A research team led by Prof. CHEN Yan at the University of Science and Technology of China (USTC) of the Chinese Academy of Sciences developed a non-invasive radio frequency (RF) based system capable of monitoring heart rate variability (HRV) with clinical-grade accuracy over extended periods, representing a leap forward in cardiovascular health monitoring. The study was published in Nature Communications.

Cardiovascular diseases (CVDs) are the leading cause of death globally. Research shows that early diagnosis and intervention can effectively prevent many cases of cardiovascular illness. 

Existing detection techniques like electrocardiogram (ECG) and Holter are accurate but have drawbacks. The electrodes attached to the body in ECG and Holter can cause discomfort, making them unsuitable for long-term use. Other techniques like wearable devices, while more convenient, are less accurate and vulnerable to environmental interference.

The developed RF-HRV system overcomes the issue of interference from respiratory motion in far-field conditions by analyzing RF signals. It employs a signal selection algorithm to identify the signal rich in heartbeat information from multiple reflected signals, and the variational mode decomposition algorithm to extract high-frequency components, obtaining clear and accurate heartbeat patterns. By superimposing adjacent heartbeat harmonics, the system generates specific heartbeat patterns with a frequency equal to the heart rate to calculate HRV.

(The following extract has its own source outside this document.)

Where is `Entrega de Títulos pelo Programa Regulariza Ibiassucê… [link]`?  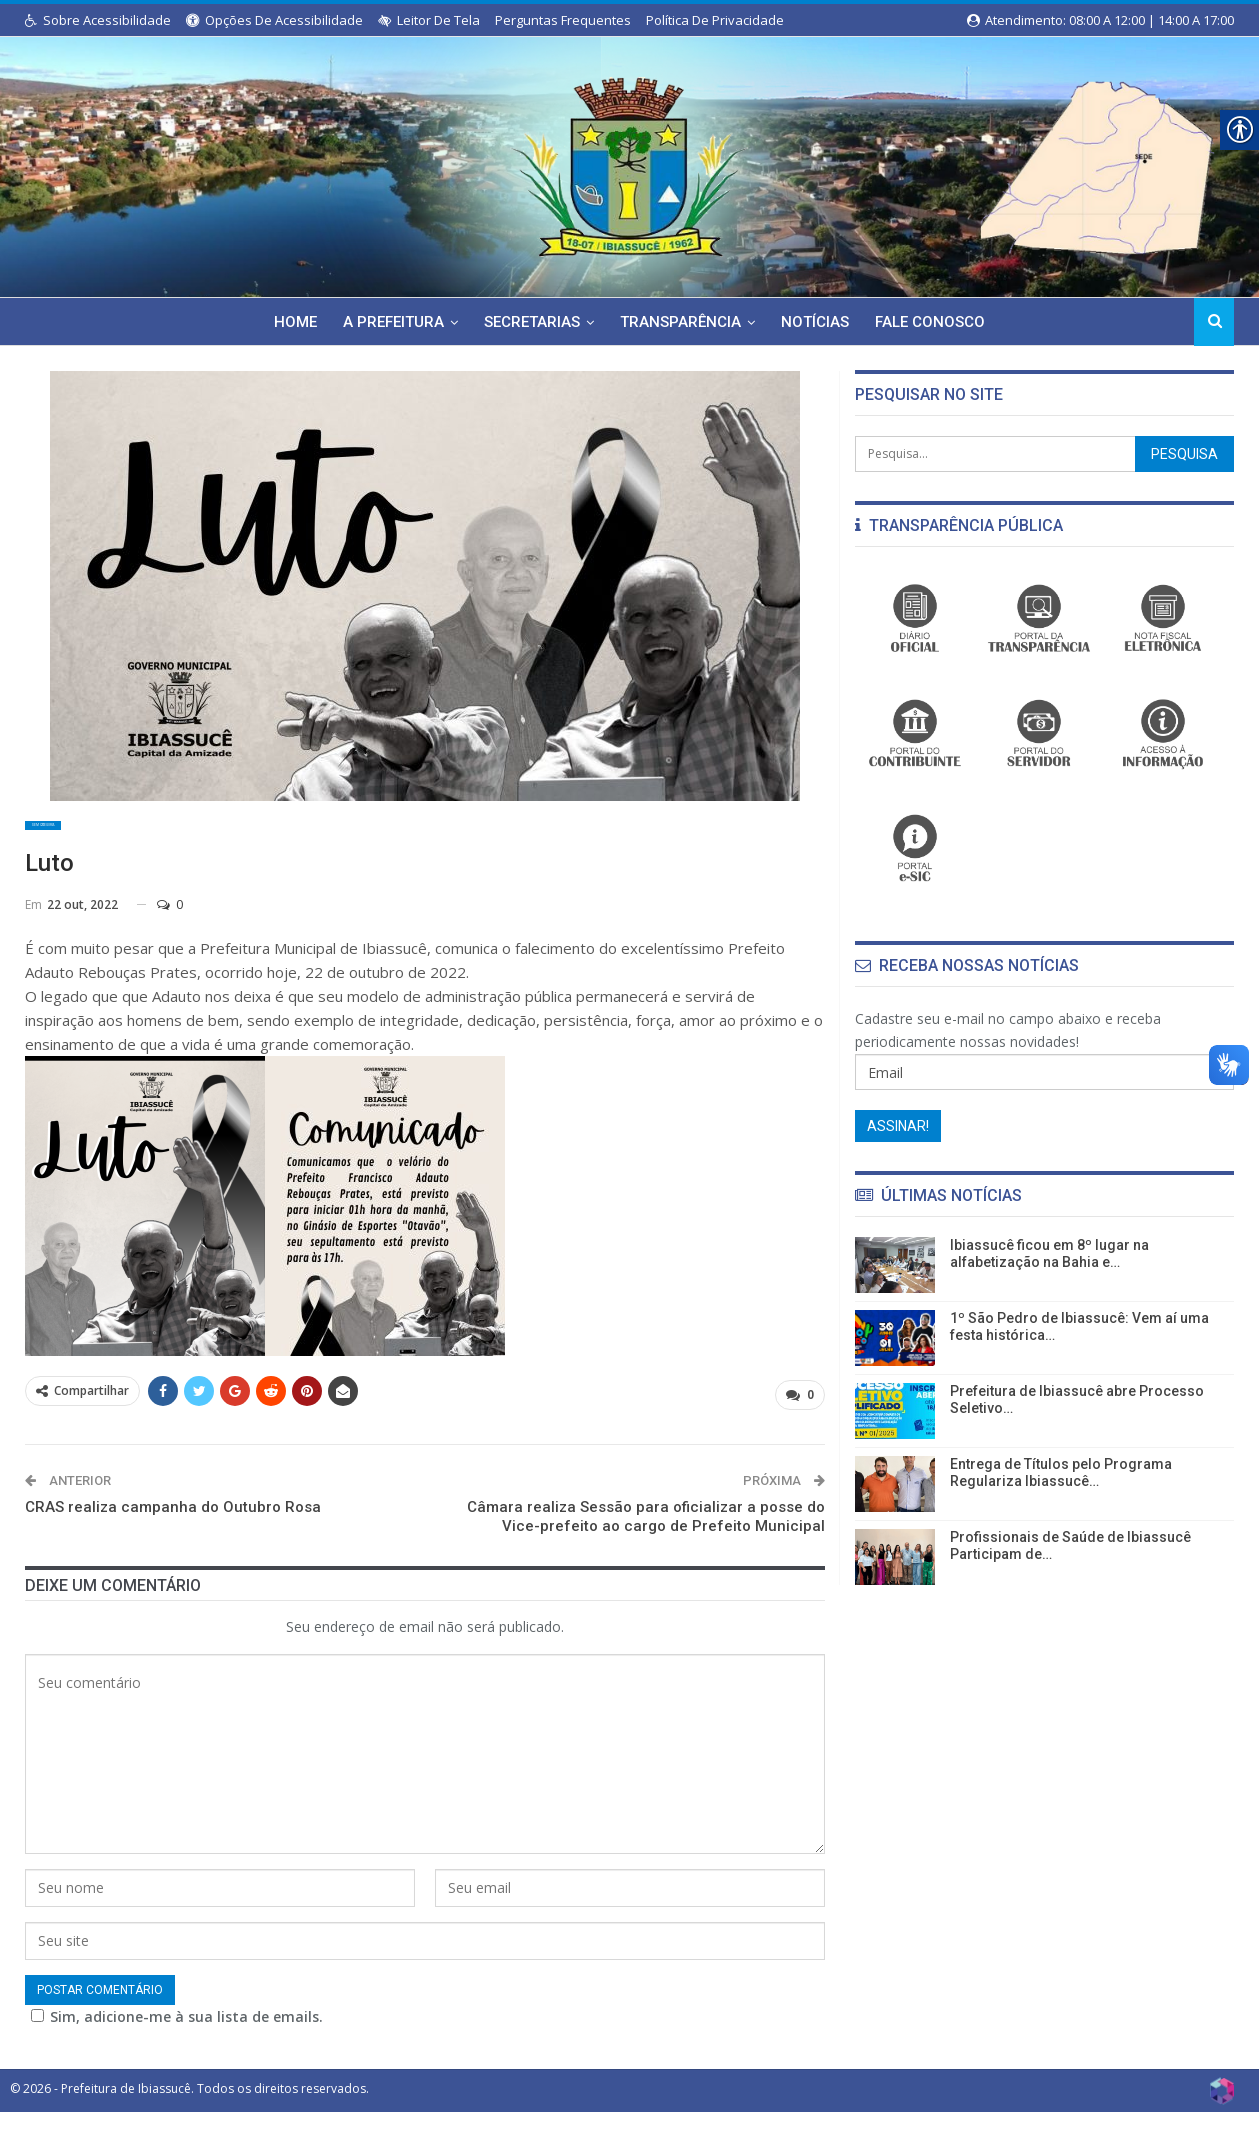
Entrega de Títulos pelo Programa Regulariza Ibiassucê… [link] is located at coordinates (1061, 1472).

Researchers evaluated the system in a large-scale outpatient setting (with 6,222 participants) and a long-term daily life scenario. In the outpatient scenario, the median real-time inter-beat interval error of the system was 26.1 milliseconds, and in the daily scenario, it was 34.1 milliseconds, which was an improvement compared to existing systems that extract signals only from the heart rate frequency band. This system also performed well in the automatic classification of heartbeat abnormalities and was comparable to clinical-grade 12-lead ECG systems.

The innovation of this study lies in breaking the traditional signal processing framework by using previously unexplored high-frequency ranges (beyond 10-order heartbeat harmonics) to extract heartbeat signals. This study allows for long-term, non-invasive monitoring without the need for electrodes or clothing adjustments, which paves the way for comfortable cardiovascular care solutions, and lays a foundation for the application of millimeter-wave radar in cardiac monitoring.